Myles Berkowitz, the writer-director-star of the new pseudo-documentary "20 Dates," isn't obnoxious the way Howard Stern and the shock jocks are. That stuff is more or less designed solely to offend.
What's so disagreeable about Berkowitz is that he seems to think that his natural tendency towards egotistical self-promotion is an adorable quirk, something that you should be completely taken with even as it makes your skin crawl. I don't think so, Myles.
He may be looking for a movie career, but what Berkowitz actually needs is several hearty smacks in the mouth.
Trying to find true love?
The basic gist of "20 Dates" is that Berkowitz has secured $60,000 from a sleazy backer, and he's going to make a documentary during which he'll go on 20 different dates, trying to find true love. Or, in lieu of that, he'll settle for making sarcastic comments about what he considers to be overriding (and unfair) female attitudes towards sex and courtship.

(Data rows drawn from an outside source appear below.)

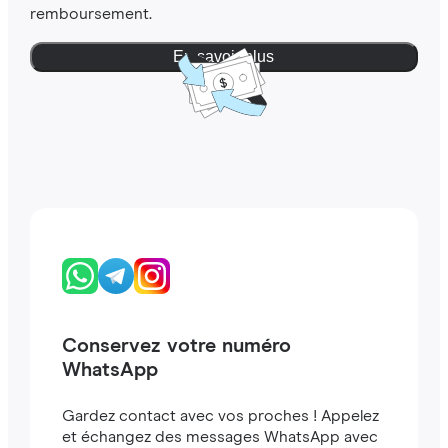
remboursement.
En savoir plus
Conservez votre numéro
WhatsApp
Gardez contact avec vos proches ! Appelez
et échangez des messages WhatsApp avec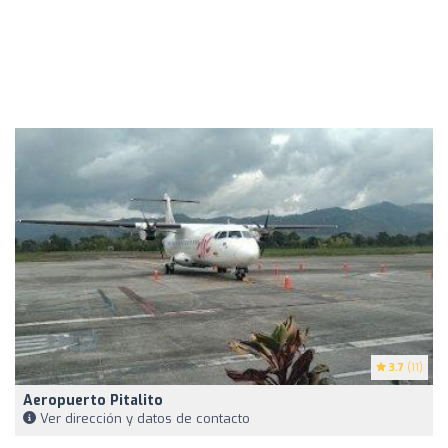
3.7
(11)
Aeropuerto Pitalito
Ver dirección y datos de contacto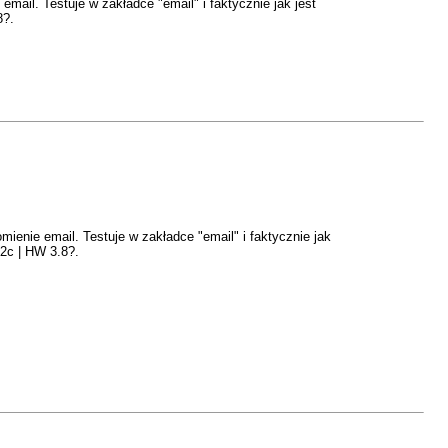
ail. Testuje w zakładce "email" i faktycznie jak jest
8?.
enie email. Testuje w zakładce "email" i faktycznie jak
42c | HW 3.8?.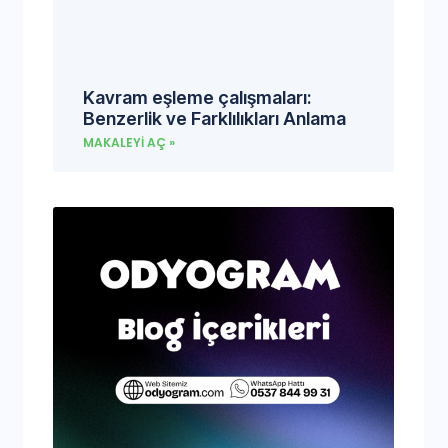
Kavram eşleme çalışmaları:
Benzerlik ve Farklılıkları Anlama
MAKALEYI AÇ »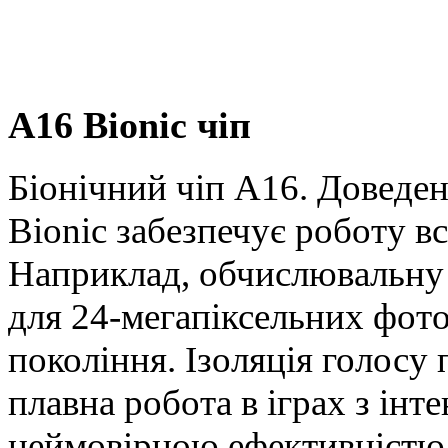
A16 Bionic чіп
Біонічний чіп A16. Доведе
Bionic забезпечує роботу в
Наприклад, обчислювальну 
для 24-мегапіксельних фото
покоління. Ізоляція голосу 
плавна робота в іграх з інт
неймовірною ефективністю 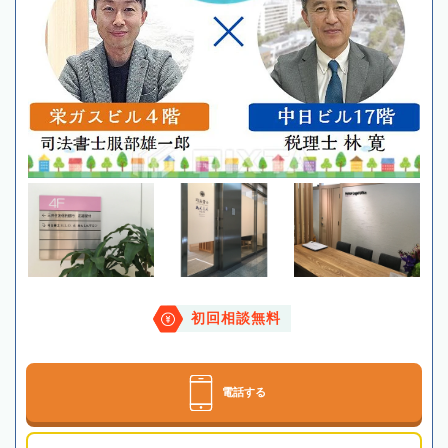
初回相談無料
電話する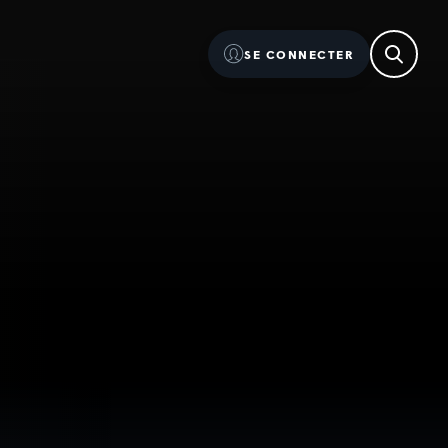
SE CONNECTER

That's bad enough, but the kicker is that he plans on secretly filming the dates, sort of a "Candid Camera" where his unsuspecting subjects will hopefully pour their hearts out to him, right there on film.
There are moments in this movie that are so demeaning to the women that Berkowitz is supposedly dating, I almost walked out. I say "supposedly" because it's pretty obvious that a lot of what you're watching has been staged for the camera, even though Berkowitz insists that it's all on the up-and-up. Much of it looks like the real thing, though, so it didn't surprise me when we learn that he got nailed with a couple of lawsuits while he was filming.
One of the earliest dates, in particular, is truly distasteful. A beautiful young woman who really seems to be getting a kick out of Berkowitz's motor-mouth routine is suddenly told to look behind that plant over there (they're in a nice restaurant).
She sees the camera, and Berkowitz explains to her that she's part of a documentary that he's putting together about the L.A. dating scene. The woman's face drops as she realizes what's going on, and she seems near tears. It's the meanest thing I've seen in ages. If, in fact, this woman is another one of the actresses that you see popping up throughout the film, then Berkowitz still isn't off the hook. It's a shameful way to make a name for yourself, and a wholly pathetic, 6th-grade version of a sense of humor.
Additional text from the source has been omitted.